Spouse’s family history cause for serious concern
Mon., Jan. 17, 2005
Dear Annie: Last night, my life was turned upside down. My 14-year-old daughter, “Cindy,” woke me up and said her stepdad, “Chuck,” had touched her. There was no actual sex involved, thank God. I confronted Chuck immediately. He said he knew it was inappropriate and stopped right away.
Chuck was molested during his childhood, as was I, so we know how wrong this is. Chuck and I put all the blame on him, which is where it belongs. Before this happened, I never thought I would allow any man to get away with something like this, but now I’m not so sure what to do.
The three of us have a wonderful life. However, Cindy recently has been paying a lot of attention to Chuck. She is home-schooled and doesn’t see many other children her age. After Cindy told me what Chuck did, I said I would kick him out, but she asked me not to. She said she loves both of us and that she is fine. Annie, I know my daughter, and she really is fine. Chuck and I are the ones struggling to come to terms with this.
All of this behavior is odd to me. Is it possible that Cindy is really OK? Do you think she may have encouraged Chuck without realizing it? I know girls can be curious. Don’t misunderstand. I am not blaming my daughter. Chuck was wrong.
So do I kick him out, like I said I would? Or, do we find a way to work through this? I’m so confused. – Wishing It was Yesterday in California
Dear Wishing: It’s understandable that you are searching for a way to make this less serious, so your life can continue as it was, but it’s not that simple. Chuck’s family history makes it more likely that he could do this again, and Cindy may feel obligated to submit to his advances in order not to break up her family.
We strongly urge you to get family counseling, so you understand the risks and can work out the best solution. It may be best to separate until you do. Also, find activities for Cindy in the afternoon so she can meet other teenagers and won’t ever be left alone with Chuck. Good luck.
Dear Annie: With the cold and flu season here, I was wondering about the appropriateness of nose blowing in public, especially in my office. There are a few people who feel comfortable blowing their nose while standing at my desk, and I feel quite disgusted by it.
Is there a rule of etiquette in reference to this situation? – Tampa, Fla.

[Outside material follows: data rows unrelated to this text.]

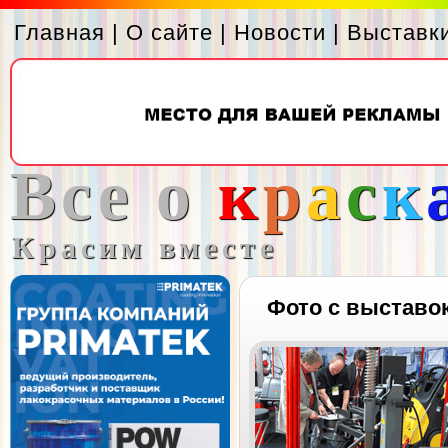
Главная
|
О сайте
|
Новости
|
Выставк
Все о
к
р
а
с
к
Красим вместе
Фото с выставо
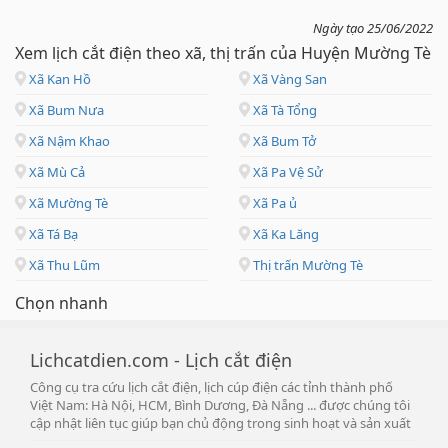
Ngày tạo 25/06/2022
Xem lịch cắt điện theo xã, thị trấn của Huyện Mường Tè
Xã Kan Hồ
Xã Vàng San
Xã Bum Nưa
Xã Tà Tổng
Xã Nậm Khao
Xã Bum Tở
Xã Mù Cả
Xã Pa Vệ Sử
Xã Mường Tè
Xã Pa ủ
Xã Tá Bạ
Xã Ka Lăng
Xã Thu Lũm
Thị trấn Mường Tè
Chọn nhanh
Lichcatdien.com - Lịch cắt điện
Công cụ tra cứu lịch cắt điện, lịch cúp điện các tỉnh thành phố
Việt Nam: Hà Nội, HCM, Bình Dương, Đà Nẵng ... được chúng tôi
cập nhật liên tục giúp bạn chủ động trong sinh hoạt và sản xuất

Dear Tampa: You bet. A sneeze cannot be helped, but deliberately blowing one’s nose should be done as privately as possible. Tell these oblivious co-workers sweetly, “I hope you will understand if I ask you not to blow your nose near my desk. I’m absolutely phobic about getting sick.”
Dear Annie: I clean the homes of elderly people for a living. For the holidays, they each gave me a cash gift. Was I supposed to give them a gift as well? I am 72 years old and on a fixed income. Buying gifts is difficult. What is the proper thing to do? Does an employee give a gift to an employer? Please tell me so I will be prepared for the next holiday season. – Perplexed
Dear Perplexed: No, you do not have to give your employers a gift for the holidays unless you really want to. You are receiving a cash bonus as an employee, not as a friend. You are under no obligation to reciprocate.
Annie’s Snippet (Credit Martin Luther King Jr.): “The ultimate measure of a man is not where he stands in moments of comfort and convenience, but where he stands at times of challenge and controversy.”